**TASK TO CARRY OUT**
Among the entries below, find the lines with the word "retroactive" and copy them.

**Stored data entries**
____________

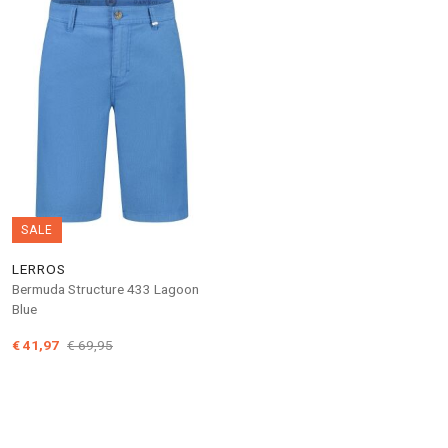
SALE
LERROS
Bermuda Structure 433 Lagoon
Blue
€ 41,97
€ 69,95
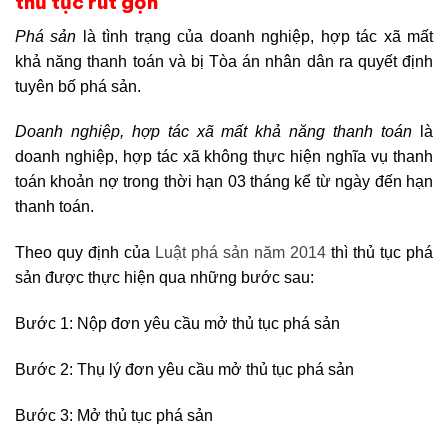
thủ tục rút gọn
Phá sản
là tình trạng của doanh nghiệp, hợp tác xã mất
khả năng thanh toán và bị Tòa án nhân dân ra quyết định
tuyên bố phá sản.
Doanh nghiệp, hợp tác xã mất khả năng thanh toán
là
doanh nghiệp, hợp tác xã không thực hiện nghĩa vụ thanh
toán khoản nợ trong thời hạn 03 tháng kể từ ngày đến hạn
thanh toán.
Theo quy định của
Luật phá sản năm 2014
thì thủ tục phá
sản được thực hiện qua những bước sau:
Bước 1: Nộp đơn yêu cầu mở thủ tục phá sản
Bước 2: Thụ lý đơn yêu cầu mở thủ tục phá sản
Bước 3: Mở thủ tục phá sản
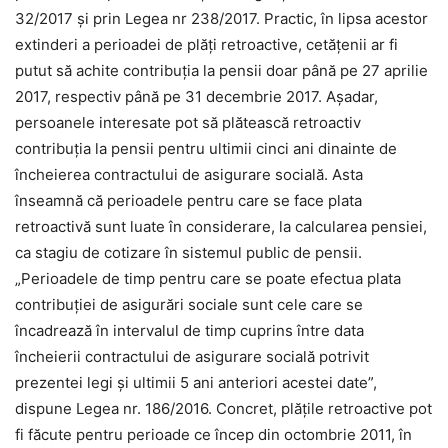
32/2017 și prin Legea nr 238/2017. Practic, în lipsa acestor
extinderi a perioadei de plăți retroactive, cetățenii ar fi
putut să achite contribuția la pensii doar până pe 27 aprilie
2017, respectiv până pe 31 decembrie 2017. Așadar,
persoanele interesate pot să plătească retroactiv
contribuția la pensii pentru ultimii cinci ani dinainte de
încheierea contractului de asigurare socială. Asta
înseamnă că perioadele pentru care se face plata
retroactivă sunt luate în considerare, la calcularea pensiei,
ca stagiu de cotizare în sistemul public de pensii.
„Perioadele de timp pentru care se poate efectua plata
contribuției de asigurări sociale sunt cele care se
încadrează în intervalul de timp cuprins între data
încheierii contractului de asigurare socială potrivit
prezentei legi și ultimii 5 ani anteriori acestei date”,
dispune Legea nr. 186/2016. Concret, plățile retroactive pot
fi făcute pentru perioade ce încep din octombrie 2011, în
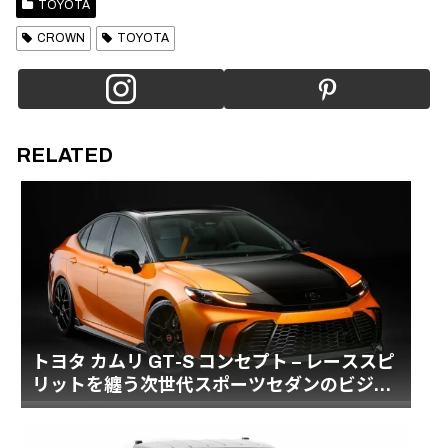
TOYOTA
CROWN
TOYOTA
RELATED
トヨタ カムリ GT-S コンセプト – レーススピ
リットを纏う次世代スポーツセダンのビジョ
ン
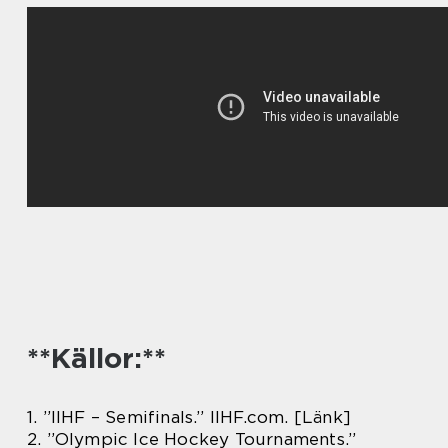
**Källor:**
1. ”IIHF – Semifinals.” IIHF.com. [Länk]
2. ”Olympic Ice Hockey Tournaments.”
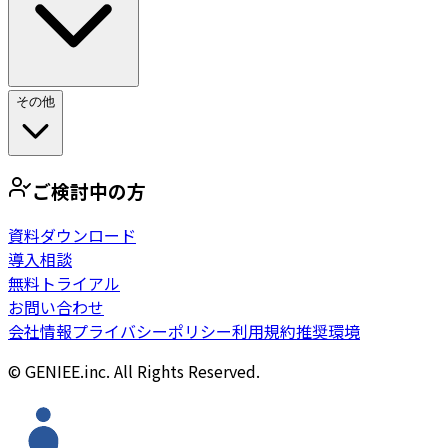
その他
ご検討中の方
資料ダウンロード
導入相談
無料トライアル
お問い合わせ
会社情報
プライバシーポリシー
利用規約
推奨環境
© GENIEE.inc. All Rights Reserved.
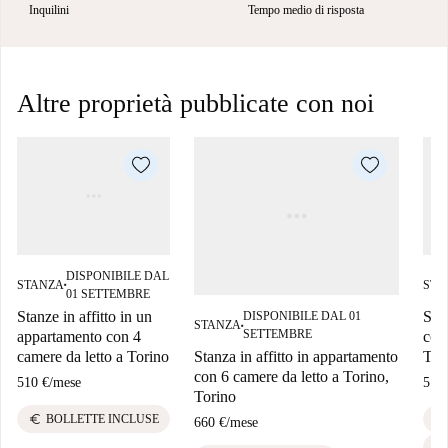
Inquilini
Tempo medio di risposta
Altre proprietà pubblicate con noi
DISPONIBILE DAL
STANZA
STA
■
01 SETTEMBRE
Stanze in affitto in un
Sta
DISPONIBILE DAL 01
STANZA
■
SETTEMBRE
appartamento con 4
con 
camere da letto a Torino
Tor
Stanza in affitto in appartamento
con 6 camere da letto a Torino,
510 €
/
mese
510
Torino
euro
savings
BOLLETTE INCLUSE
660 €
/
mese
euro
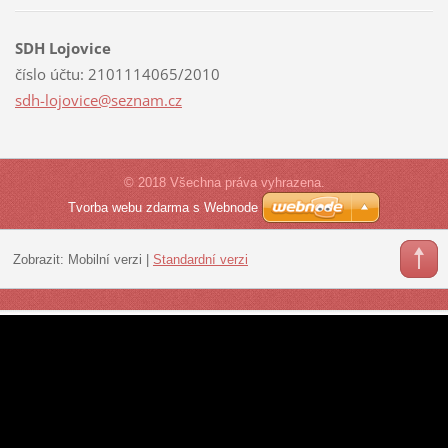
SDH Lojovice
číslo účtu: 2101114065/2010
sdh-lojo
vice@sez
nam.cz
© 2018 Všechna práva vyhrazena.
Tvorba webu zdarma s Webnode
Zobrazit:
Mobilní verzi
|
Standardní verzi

____________

**ANSWER FOR THIS EXERCISE**
extinderi a perioadei de plăți retroactive, cetățenii ar fi
dispune Legea nr. 186/2016. Concret, plățile retroactive pot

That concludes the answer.